On Thu, May 28, 2009 at 10:26 AM, dwight elvey <dkelvey at hotmail.com> wrote:
?I still prefer using a laptop and a ternimal
emulator.
It leaves me the option of dumping or uploading files
to disk. Sometimes I just want to log what I've been
doing.
If I'm importing text or trying to completely copy a session, I tend
towards laptops, but I've run into the occasional VT100-emulation
issue with PC-based terminal programs that I've never had using a real
terminal.
As for size, the VT-6 is more portable than a laptop if you have a
keyboard and monitor at your destination. Previously, my Planar
ELT-320 has been great - it's a small (well under 10")
electroluminescent screen (thus the "ELT") that has keyboard jacks for
DEC LK series *and* PC-AT/PS/2 along with MMJ *and* DE-9 serial
connectors. They aren't all that common (I've only ever run across a
few for sale), but great when you can find them.
For me, portability is somewhat important, but compatibility is much
more so. If it doesn't render emacs properly (a real problem I've had
with xterm and klh10) or the VTEDIT TECO Macro on OS/8 (a real problem
I've had with a real DEC VT220 in VT52 mode), the size, the weight or
other factors just aren't important. My solution in each of the above
cases was to use a genuine terminal because when I plugged it in, it
just worked.
?It is a little more difficult as the newer laptops
don't
have serial ports and the os doesn't allow direct access
to the prots.
Indeed. I'm not happy with the shift in what hardware resources are
on "modern" machines, but given that I use a parallel port as 8+ bits
of general-purpose I/O (I don't remember the last time I put a printer
on one ;-), I've come to expect that what I want and what the masses
want only intersect slightly (and that's why I don't have a "new"
laptop).
Still many older laptops will boot a dos disk.

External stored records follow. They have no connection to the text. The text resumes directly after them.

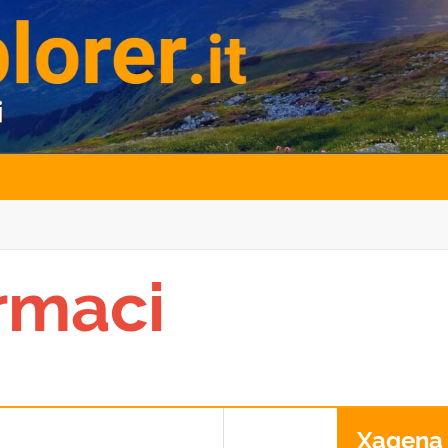
rmaci
Xagena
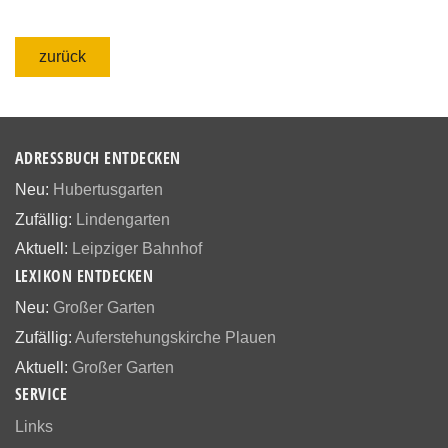
zurück
ADRESSBUCH ENTDECKEN
Neu:
Hubertusgarten
Zufällig:
Lindengarten
Aktuell:
Leipziger Bahnhof
LEXIKON ENTDECKEN
Neu:
Großer Garten
Zufällig:
Auferstehungskirche Plauen
Aktuell:
Großer Garten
SERVICE
Links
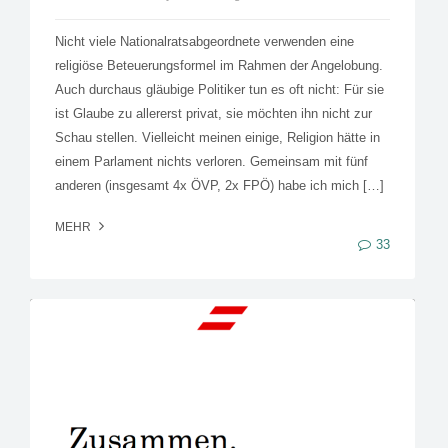
Nicht viele Nationalratsabgeordnete verwenden eine
religiöse Beteuerungsformel im Rahmen der Angelobung.
Auch durchaus gläubige Politiker tun es oft nicht: Für sie
ist Glaube zu allererst privat, sie möchten ihn nicht zur
Schau stellen. Vielleicht meinen einige, Religion hätte in
einem Parlament nichts verloren. Gemeinsam mit fünf
anderen (insgesamt 4x ÖVP, 2x FPÖ) habe ich mich […]
MEHR
33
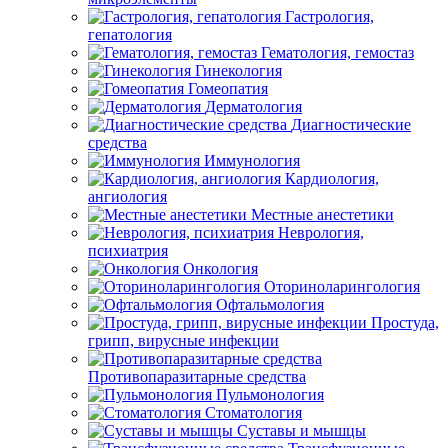
Гастрология,
гепатология
Гематология, гемостаз
Гинекология
Гомеопатия
Дерматология
Диагностические
средства
Иммунология
Кардиология,
ангиология
Местные анестетики
Неврология,
психиатрия
Онкология
Оториноларингология
Офтальмология
Простуда,
грипп, вирусные инфекции
Противопаразитарные средства
Пульмонология
Стоматология
Суставы и мышцы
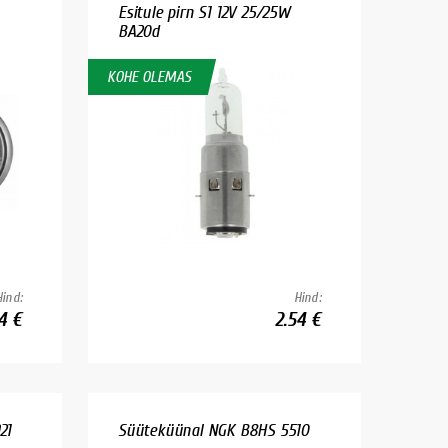
Esitule pirn S1 12V 25/25W
BA20d
KOHE OLEMAS
Hind:
Hind:
4 €
2.54 €
21
Süüteküünal NGK B8HS 5510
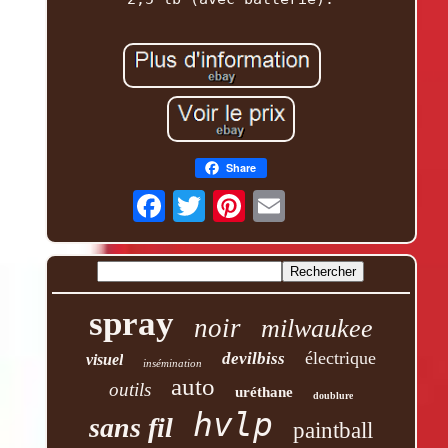
Share
spray
noir
milwaukee
électrique
devilbiss
visuel
insémination
auto
outils
uréthane
doublure
hvlp
sans fil
paintball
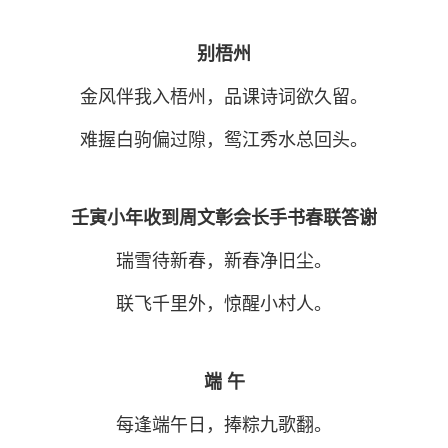
别梧州
金风伴我入梧州，品课诗词欲久留。
难握白驹偏过隙，鸳江秀水总回头。
壬寅小年收到周文彰会长手书春联答谢
瑞雪待新春，新春净旧尘。
联飞千里外，惊醒小村人。
端 午
每逢端午日，捧粽九歌翻。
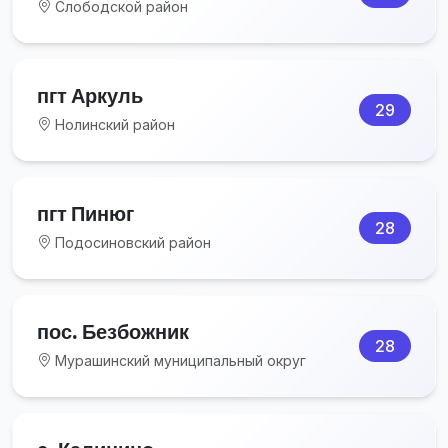
Слободской район
пгт Аркуль
29
Нолинский район
пгт Пинюг
28
Подосиновский район
пос. Безбожник
28
Мурашинский муниципальный округ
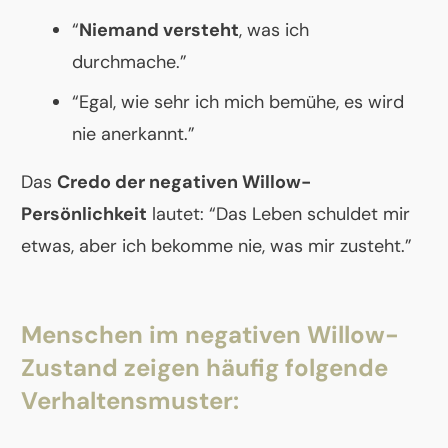
“
Niemand versteht
, was ich
durchmache.”
“Egal, wie sehr ich mich bemühe, es wird
nie anerkannt.”
Das
Credo der negativen Willow-
Persönlichkeit
lautet: “Das Leben schuldet mir
etwas, aber ich bekomme nie, was mir zusteht.”
Menschen im negativen Willow-
Zustand zeigen häufig folgende
Verhaltensmuster:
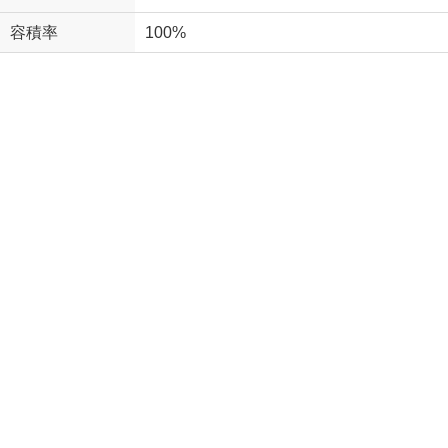
容積率
100%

I have a Zenith 8-bit laptop I've posted about before - it cost me $15
with a carrying case, it has two pop-up low-density 3.5" floppies and
no hard drive. I have a boot disk in it with DOS 3.3 and Kermit. I
also have a Xircom PE-3 on its parallel port and the packet drivers,
so I can use DOS Kermit either over the serial port or over a 10BaseT
connection. It's not a fast machine, but it's only doing one thing.
One long-outstanding project is to get some C-sized NiCads with
solder-tabs to rebuild the battery pack, but it works fine on wall
power and I haven't had to do anything but plug it in and boot it up
since I got it.
These days, something like a Dell Latitude CP-series machine is free
or nearly so (but the battery packs are probably dead), and with
64MB-256MB, a built-in serial port, PCMCIA slots, etc., etc., it would
make a fine inexpensive dedicated terminal device. Just watch out for
broken lids (the hinges are stronger than the plastic the case is made
out of).
With "that much" power, you aren't limited to DOS... I still have one
of these running RedHat9 and it does great. The only real limitation
is how much physical memory you can (or can't) stuff in there.